» **Task prompt**
The answer must consist solely of the lines below starting at the one containing "خدمات سيارات" and ending at the one containing "elhelyezett koszorú negyedik gyertyáját.", repeated exactly, with both ends included and all pictures omitted.

» **Material provided**

■ ■ ■

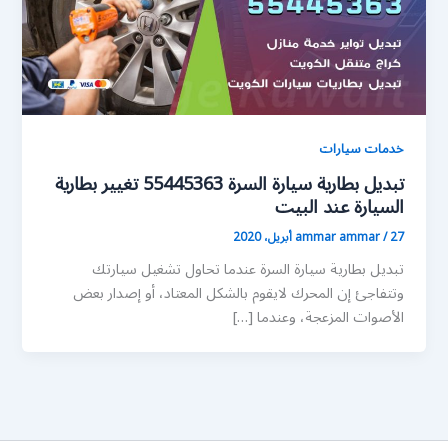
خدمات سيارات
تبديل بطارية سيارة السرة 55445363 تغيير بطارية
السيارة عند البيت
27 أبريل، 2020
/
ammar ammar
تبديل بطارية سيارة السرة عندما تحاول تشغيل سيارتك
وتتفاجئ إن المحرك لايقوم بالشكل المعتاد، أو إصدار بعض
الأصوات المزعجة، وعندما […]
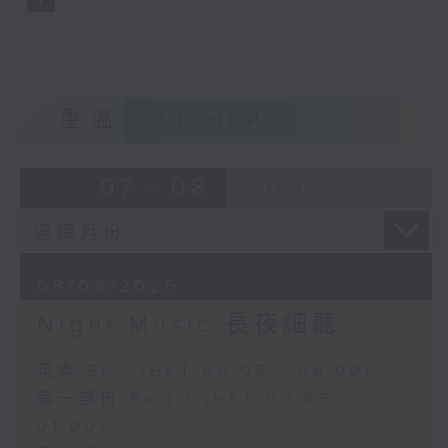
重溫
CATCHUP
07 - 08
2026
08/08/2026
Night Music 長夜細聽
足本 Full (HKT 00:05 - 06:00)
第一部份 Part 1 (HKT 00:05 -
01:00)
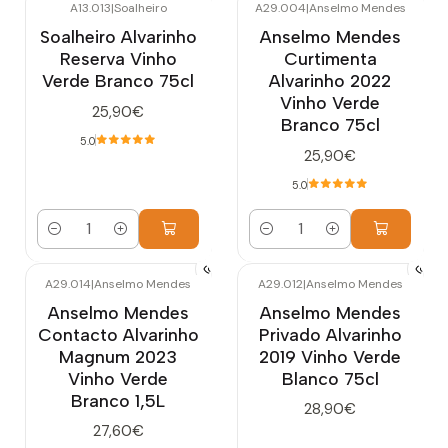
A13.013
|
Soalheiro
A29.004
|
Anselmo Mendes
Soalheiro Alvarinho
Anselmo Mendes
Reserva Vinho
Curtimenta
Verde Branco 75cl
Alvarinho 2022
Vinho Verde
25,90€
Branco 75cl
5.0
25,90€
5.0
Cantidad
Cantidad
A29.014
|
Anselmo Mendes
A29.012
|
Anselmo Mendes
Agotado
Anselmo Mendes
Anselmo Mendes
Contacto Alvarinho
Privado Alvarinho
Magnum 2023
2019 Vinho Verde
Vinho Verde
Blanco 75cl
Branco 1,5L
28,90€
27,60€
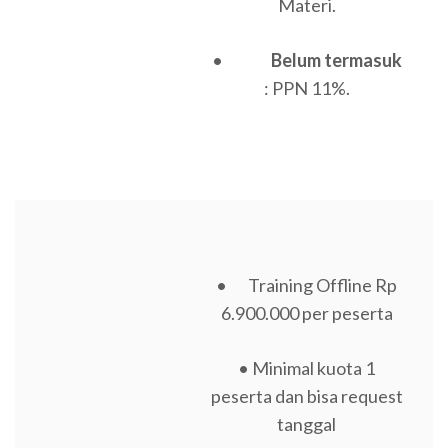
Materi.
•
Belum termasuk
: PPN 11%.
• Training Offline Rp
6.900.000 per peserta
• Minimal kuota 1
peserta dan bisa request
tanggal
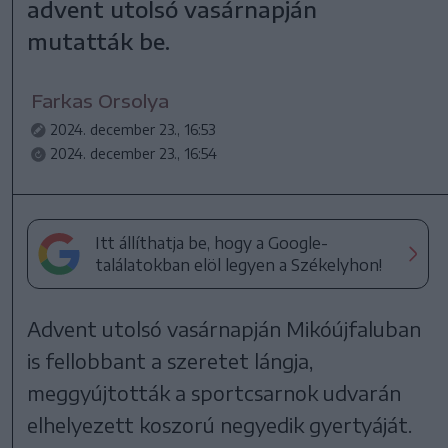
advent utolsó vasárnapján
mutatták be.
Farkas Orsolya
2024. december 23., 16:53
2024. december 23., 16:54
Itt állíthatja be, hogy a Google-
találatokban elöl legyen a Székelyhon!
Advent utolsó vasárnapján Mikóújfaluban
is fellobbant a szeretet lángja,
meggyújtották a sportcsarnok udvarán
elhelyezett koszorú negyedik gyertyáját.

■ ■ ■

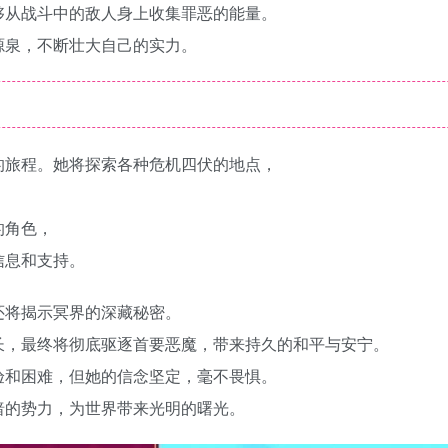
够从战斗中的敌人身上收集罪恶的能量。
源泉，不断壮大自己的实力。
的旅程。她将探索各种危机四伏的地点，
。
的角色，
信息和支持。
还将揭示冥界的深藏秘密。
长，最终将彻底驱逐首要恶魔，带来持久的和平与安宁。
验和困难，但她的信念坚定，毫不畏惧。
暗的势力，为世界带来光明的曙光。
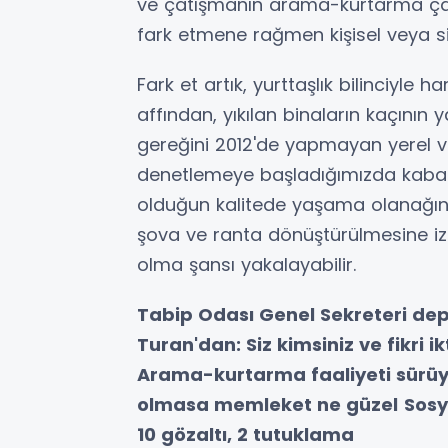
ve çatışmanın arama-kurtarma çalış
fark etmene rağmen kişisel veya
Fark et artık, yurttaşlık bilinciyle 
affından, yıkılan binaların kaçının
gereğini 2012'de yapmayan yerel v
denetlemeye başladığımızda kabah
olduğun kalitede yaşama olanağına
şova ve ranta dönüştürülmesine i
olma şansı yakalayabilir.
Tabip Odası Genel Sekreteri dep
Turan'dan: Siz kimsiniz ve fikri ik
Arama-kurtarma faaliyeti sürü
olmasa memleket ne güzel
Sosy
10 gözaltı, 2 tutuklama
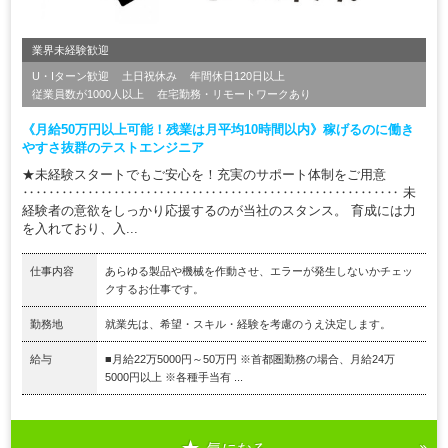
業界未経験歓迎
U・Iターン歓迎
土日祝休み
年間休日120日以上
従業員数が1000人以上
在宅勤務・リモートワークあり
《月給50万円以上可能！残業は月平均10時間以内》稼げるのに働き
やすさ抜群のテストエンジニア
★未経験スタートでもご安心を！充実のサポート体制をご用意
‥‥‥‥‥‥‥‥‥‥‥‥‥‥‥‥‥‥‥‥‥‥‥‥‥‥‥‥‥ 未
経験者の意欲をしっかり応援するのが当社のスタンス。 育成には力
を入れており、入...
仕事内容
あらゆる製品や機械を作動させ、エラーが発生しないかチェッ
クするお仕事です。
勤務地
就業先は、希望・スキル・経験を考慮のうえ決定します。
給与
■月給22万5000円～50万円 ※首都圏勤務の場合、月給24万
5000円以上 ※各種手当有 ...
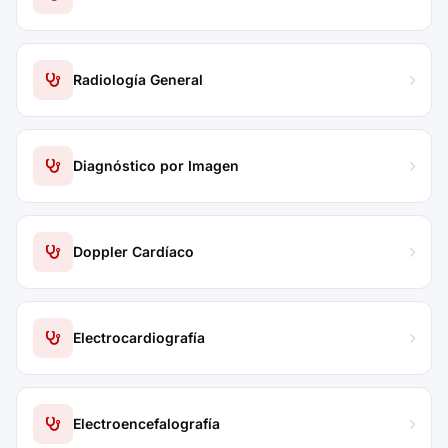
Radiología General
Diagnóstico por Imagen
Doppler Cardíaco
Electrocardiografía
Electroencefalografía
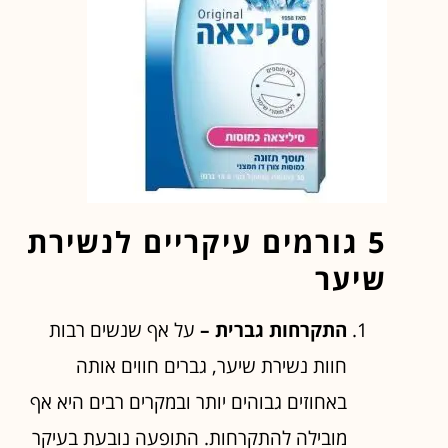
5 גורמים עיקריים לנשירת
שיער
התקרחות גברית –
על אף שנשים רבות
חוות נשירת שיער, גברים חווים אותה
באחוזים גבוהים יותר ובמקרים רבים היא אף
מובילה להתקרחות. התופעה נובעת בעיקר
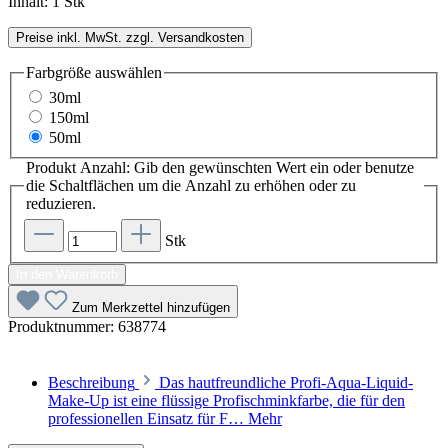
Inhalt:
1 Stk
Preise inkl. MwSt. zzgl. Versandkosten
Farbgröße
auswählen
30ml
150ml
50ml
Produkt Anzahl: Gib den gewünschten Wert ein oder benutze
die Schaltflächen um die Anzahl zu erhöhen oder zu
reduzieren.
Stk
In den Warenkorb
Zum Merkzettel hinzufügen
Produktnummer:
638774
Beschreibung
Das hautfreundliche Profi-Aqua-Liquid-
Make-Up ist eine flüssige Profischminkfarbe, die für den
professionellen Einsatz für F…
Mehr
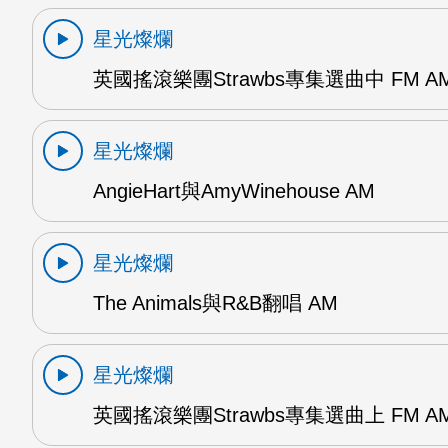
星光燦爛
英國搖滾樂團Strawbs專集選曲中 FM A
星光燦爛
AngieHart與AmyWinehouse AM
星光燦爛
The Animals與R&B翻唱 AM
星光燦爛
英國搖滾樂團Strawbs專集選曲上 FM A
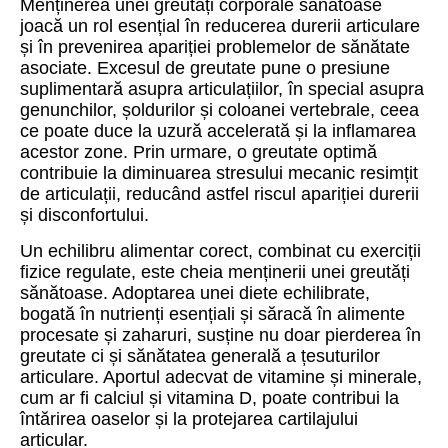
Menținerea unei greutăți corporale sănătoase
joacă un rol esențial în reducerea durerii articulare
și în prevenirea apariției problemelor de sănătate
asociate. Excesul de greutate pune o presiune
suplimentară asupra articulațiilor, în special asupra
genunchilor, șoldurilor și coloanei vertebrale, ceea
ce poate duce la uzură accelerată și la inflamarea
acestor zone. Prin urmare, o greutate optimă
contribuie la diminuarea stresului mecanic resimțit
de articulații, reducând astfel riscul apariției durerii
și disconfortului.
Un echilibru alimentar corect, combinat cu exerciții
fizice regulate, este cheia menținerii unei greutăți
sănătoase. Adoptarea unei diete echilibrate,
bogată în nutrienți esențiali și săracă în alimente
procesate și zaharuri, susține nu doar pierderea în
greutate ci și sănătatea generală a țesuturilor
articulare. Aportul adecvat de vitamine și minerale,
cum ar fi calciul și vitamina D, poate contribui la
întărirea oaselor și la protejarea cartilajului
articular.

■ ■ ■

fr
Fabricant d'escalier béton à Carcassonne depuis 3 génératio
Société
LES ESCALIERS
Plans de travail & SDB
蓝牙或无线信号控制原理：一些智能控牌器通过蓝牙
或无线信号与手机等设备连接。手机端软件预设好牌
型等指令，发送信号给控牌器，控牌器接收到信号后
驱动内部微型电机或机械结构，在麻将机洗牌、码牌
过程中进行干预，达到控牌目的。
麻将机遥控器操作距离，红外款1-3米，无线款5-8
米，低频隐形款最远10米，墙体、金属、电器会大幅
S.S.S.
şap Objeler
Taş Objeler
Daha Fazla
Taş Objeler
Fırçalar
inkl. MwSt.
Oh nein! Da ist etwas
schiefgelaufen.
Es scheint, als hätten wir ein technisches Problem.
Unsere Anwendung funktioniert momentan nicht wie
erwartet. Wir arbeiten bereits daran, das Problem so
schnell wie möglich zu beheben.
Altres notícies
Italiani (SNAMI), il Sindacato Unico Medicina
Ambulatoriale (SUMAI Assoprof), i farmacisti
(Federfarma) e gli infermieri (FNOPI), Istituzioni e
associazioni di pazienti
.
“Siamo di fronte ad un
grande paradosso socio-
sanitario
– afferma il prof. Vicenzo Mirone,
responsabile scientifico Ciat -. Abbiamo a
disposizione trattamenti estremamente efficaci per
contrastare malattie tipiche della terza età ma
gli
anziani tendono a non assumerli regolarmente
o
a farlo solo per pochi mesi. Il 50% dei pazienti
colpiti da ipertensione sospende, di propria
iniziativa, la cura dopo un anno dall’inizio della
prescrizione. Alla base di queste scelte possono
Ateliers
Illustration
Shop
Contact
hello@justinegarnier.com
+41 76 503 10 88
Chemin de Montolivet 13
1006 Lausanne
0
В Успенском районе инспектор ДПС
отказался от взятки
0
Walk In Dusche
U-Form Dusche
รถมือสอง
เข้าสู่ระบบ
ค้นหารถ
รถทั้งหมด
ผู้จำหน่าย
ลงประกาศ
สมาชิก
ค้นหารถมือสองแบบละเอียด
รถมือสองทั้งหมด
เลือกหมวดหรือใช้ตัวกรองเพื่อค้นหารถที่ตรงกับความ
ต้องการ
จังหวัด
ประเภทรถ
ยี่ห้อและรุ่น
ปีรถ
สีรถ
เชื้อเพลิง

■ ■ ■

» **Written solution**
خدمات سيارات
تبديل بطارية سيارة السرة 55445363 تغيير بطارية
السيارة عند البيت
27 أبريل، 2020
/
ammar ammar
تبديل بطارية سيارة السرة عندما تحاول تشغيل سيارتك
وتتفاجئ إن المحرك لايقوم بالشكل المعتاد، أو إصدار بعض
الأصوات المزعجة، وعندما […]
重溫
CATCHUP
07 - 08
2026
08/08/2026
Night Music 長夜細聽
足本 Full (HKT 00:05 - 06:00)
第一部份 Part 1 (HKT 00:05 -
01:00)
A13.013
|
Soalheiro
A29.004
|
Anselmo Mendes
Soalheiro Alvarinho
Anselmo Mendes
Reserva Vinho
Curtimenta
Verde Branco 75cl
Alvarinho 2022
Vinho Verde
25,90€
Branco 75cl
5.0
25,90€
5.0
Cantidad
Cantidad
A29.014
|
Anselmo Mendes
A29.012
|
Anselmo Mendes
Agotado
Anselmo Mendes
Anselmo Mendes
Contacto Alvarinho
Privado Alvarinho
Magnum 2023
2019 Vinho Verde
Vinho Verde
Blanco 75cl
Branco 1,5L
28,90€
27,60€
Materi.
•
Belum termasuk
: PPN 11%.
• Training Offline Rp
6.900.000 per peserta
• Minimal kuota 1
peserta dan bisa request
tanggal
advent utolsó vasárnapján
mutatták be.
Farkas Orsolya
2024. december 23., 16:53
2024. december 23., 16:54
Itt állíthatja be, hogy a Google-
találatokban elöl legyen a Székelyhon!
Advent utolsó vasárnapján Mikóújfaluban
is fellobbant a szeretet lángja,
meggyújtották a sportcsarnok udvarán
elhelyezett koszorú negyedik gyertyáját.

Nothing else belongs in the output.